En RDC, des patients de l’hôpital de Bukavu témoignent : « J’ai peur que le M23 me retrouve »
It is around 3 p.m. on Tuesday, February 18, when a woman's scream echoes across the parking lot of the general hospital in Bukavu, the capital of South Kivu, in the east of the Democratic Republic of Congo (DRC). A mother has just recognized her 23-year-old son at the morgue. Malame's body was found that very morning, shot twice, on a sidewalk in the Botte neighborhood, not far from the governorate.
Standing back, the eldest of the family, Emmanuel, watches his mother collapse on the asphalt. "My little brother went out to clear his head in a bar around 8 p.m. He was shot dead around 11 p.m.," he says. The reason for this tragedy, according to him: having worn an armband of the Alliance of Democratic Forces of Congo (AFDC), a political party chaired by Modeste Bahati Lukwebo, former president of the Senate and close to President Félix Tshisekedi.
After the entry into the city of the rebels of the March 23 Movement (M23) supported by several thousand Rwandan soldiers on Friday, the inhabitants remain worried. After Goma, the capital of North Kivu, at the end of January, Bukavu is the second large city in the East to fall into the hands of the M23.
This time, the capture of the city was accompanied by much looting, but fighting was almost non-existent. While in Goma, several days of fighting had left some 3,000 dead – including many civilians – here the soldiers of the Armed Forces of the DRC (FARDC) preferred to flee before the arrival of their enemies, as did the Burundians who came to support them – Bujumbura having deployed 10,000 soldiers on Congolese soil to confront the armed groups.
Daniel Makutano, the administrator of the Bukavu general hospital, has recorded two deaths and 44 new injuries in his facility since February 13, the date the M23 resumed its advance in the Kalehe territory, about sixty kilometers north of Bukavu. Here, five people say they are FARDC soldiers, who have been fighting the M23 since its creation in 2012. Martin, 21, prefers not to give his name for fear of sanctions. He was shot three weeks ago while fighting around Beni, in North Kivu. “If I have to die, I will die here,” says the young soldier. “But I will not obey the M23. I will not betray my country.”
"The authorities are too weak"
Others in this dormitory do not have Martin's fierce courage. Further back, an old FARDC soldier, seriously injured during the fighting in Kalehe on Thursday, confesses his fear of knowing that the M23 soldiers are in the same town as him. "If the M23 learns that I am FARDC, they will look for me and kill me. Yes, I am afraid that they will find me," whispers the fifty-year-old.
Joseph is on a stretcher a little further away, at the back of the dormitory. The 33-year-old was hit by a bullet on Saturday. “I was walking home when I came across M23 soldiers on Feu Vert Square,” the mechanic says. “I started running in the opposite direction. I remember hearing gunfire, then nothing.” A bullet pierced his chest just below the right pectoral muscle. Joseph no longer believes in his government’s help: “Today, the authorities are too weak, they can’t fight their adversaries?”
From Bukavu to Kinshasa, the capital, located 1,500 km to the west, criticism of President Tshisekedi is becoming increasingly loud in the face of his impotence. More than two years after the start of the M23 offensive, the sudden advance of the rebels and their Rwandan supporters raises questions about their final intentions. Will they go so far as to try to seize power in Kinshasa, as one of their leaders, Corneille Nangaa, claimed after the capture of Goma?
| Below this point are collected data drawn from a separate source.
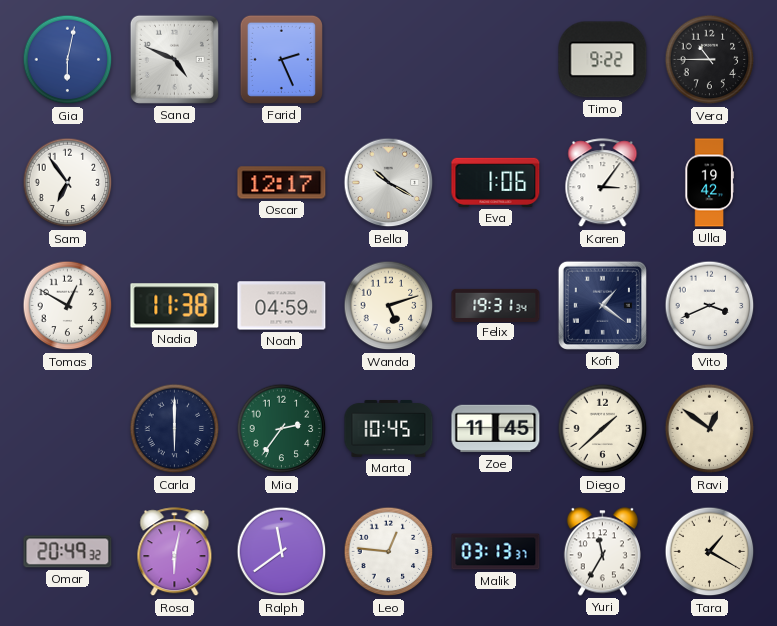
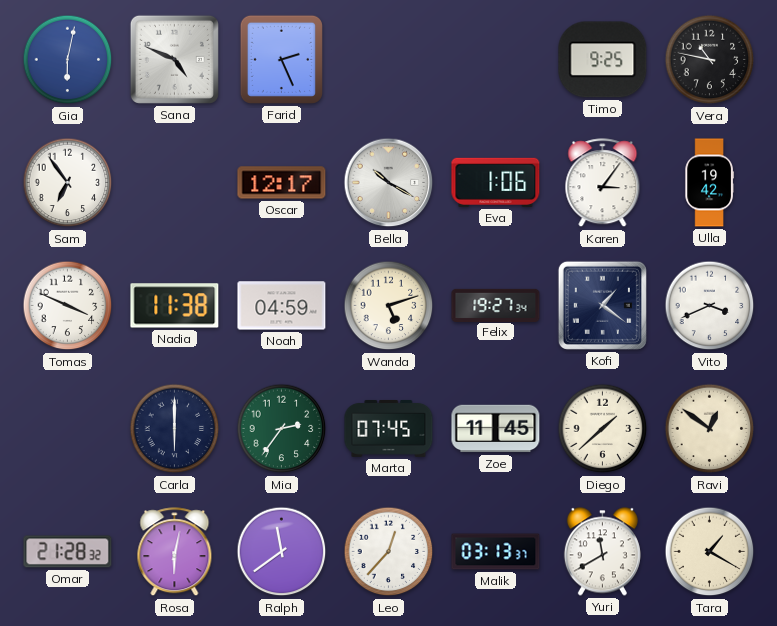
Timo: 9:22 -> 9:25
Vera: 10:45 -> 10:47
Tomas: 12:50 -> 3:49
Felix: 19:31 -> 19:27
Marta: 10:45 -> 07:45
Omar: 20:49 -> 21:28
Leo: 12:46 -> 12:37
Yuri: 11:35 -> 11:40
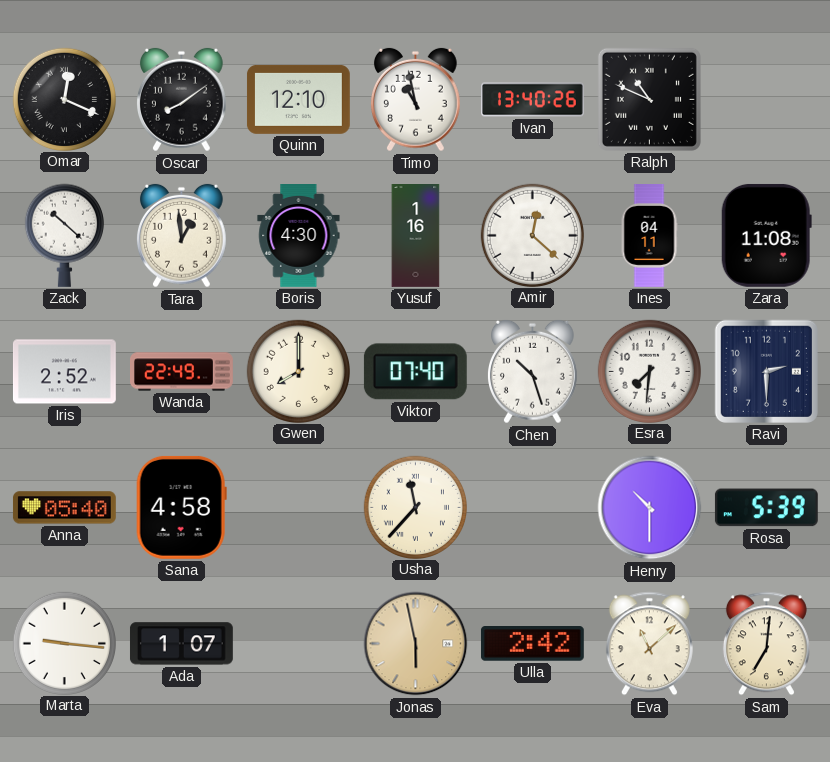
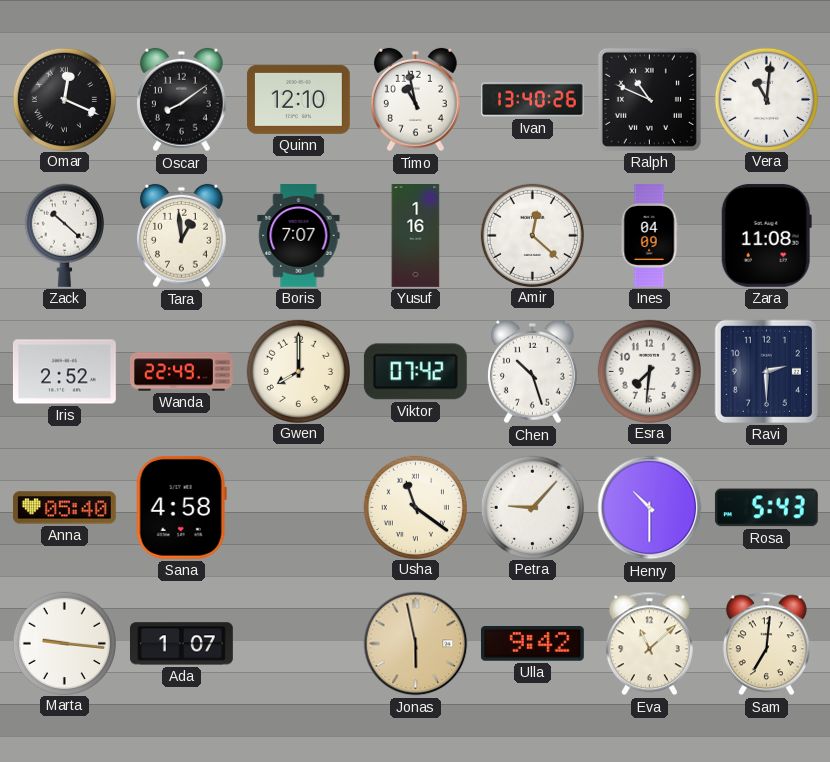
Vera: none -> 11:01
Boris: 4:30 -> 7:07
Ines: 04:11 -> 04:09
Viktor: 07:40 -> 07:42
Usha: 11:37 -> 11:21
Petra: none -> 9:07
Rosa: 5:39 -> 5:43
Ulla: 2:42 -> 9:42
Despite its repeated calls for international sanctions, Kinshasa has not yet managed to obtain retaliatory measures at the United Nations and Brussels against the M23 and Kigali. On the diplomatic front, negotiations are at a standstill. Félix Tshisekedi's trip to a security summit in Munich on 14 February, rather than to Addis Ababa, where an African Union (AU) summit was held on 15 and 16 February, left no chance for talks to resume.